Er waren ook tegenstanders, die in de jaren twintig even sterk de overgeleverde normen en waarden verdedigden als heden ten dage in sommige politieke kringen wordt gedaan. Gide is daarom uiterst actueel. Deze tegenstanders keerden zich met weerzin af van Gides moeizaam verworven persoonlijke vrijheid, en dan ging het steevast om zijn steeds openlijker beleden homofilie. Het was destijds gebruikelijk om dit thema onbesproken te laten of te verbloemen. Oscar Wilde, Thomas Mann, Marcel Proust, Louis Couperus deelden Gides seksuele oriëntatie en getuigden er in hun werk ook wel van, maar het verschil is dat Gide zich in de jaren twintig met Corydon opwierp als de grote voorvechter van de seksuele emancipatie. Dat zette kwaad bloed bij de fatsoensidealisten.
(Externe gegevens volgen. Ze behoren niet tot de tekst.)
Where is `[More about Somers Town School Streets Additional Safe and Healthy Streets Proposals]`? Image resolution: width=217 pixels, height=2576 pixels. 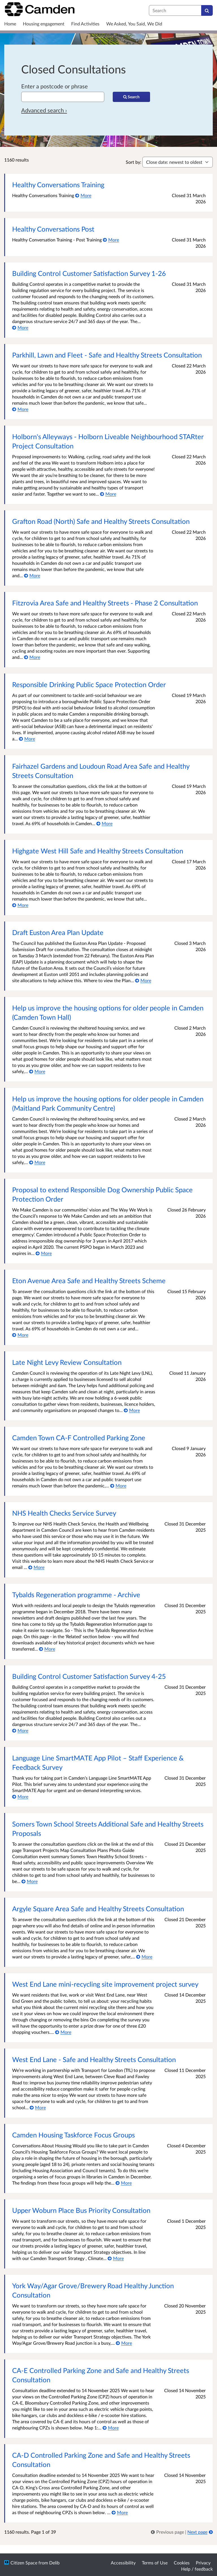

Omdat hier de receptie van Gides werk in Nederland, en dan voornamelijk in het interbellum, het thema is, kan die weer-
stand niet onbesproken blijven. Met een andere invalshoek kan bijvoorbeeld S. Dresden in een voetnoot verklaren: ‘Noch bij [Gide] noch bij Proust zal ik aandacht besteden aan pedofilie, homoseksualiteit enzovoort,’17 (waarbij men zich onwillekeurig afvraagt hoever dit ‘enzovoort’ moet worden doorgetrokken), – in die gelukkige omstandigheid verkeren wij niet. Met literaire discussie heeft dat niets te maken. Enkele van Gides tegenstanders gaven volmondig toe dat hij waardevolle, stilistisch hoogstaande literaire werken voortbracht, maar waren van mening dat daarin dodelijk gif aan de lezer werd toegediend.
Mooi, beau, bello
In Gides vroegste werk bleef het homofiele element beperkt tot nauwelijks herkenbare details (in Paludes bijvoorbeeld) en vage stemmingen, maar in L’immoraliste (1902) kon niemand er meer omheen. Zeker is de roman te lezen als de Nietzscheaanse zelfbevrijding van de narcistische Michel uit zijn burgerlijk geleerdenbestaan tot de aanvaarding van het volle, ‘gevaarlijke’ leven. Alle winst is verlies. Michels openlijke zelfaanvaarding als homofiel verdoezelt zijn fundamentele oneerlijkheid tegenover zijn echtgenote. De Marceline uit L’immoraliste is een al even onaantastbaar, engelachtig en absoluut zuiver wezen als de Emmanuèle uit Les Cahiers et les Poésies d’André Walter (1891) of de Alissa uit La porte étroite. Dresden ziet in deze figuren symbolistische verschijningen,18 maar het ligt voor de hand parallellen te zoeken in Gides biografie: zijn twee jaar oudere nicht Madeleine Rondeaux, die veel op Gides moeder leek, trouwde met hem in 1895. Het was een ‘mariage blanc’ waarvan de uiterst complexe gevoelsstructuur in het postuum verschenen Et nunc manet in te (maar niet alleen daar) is opgetekend. De tegenstem van Madeleine Rondeaux wordt in deze tragedie jammer genoeg niet of nauwelijks gehoord.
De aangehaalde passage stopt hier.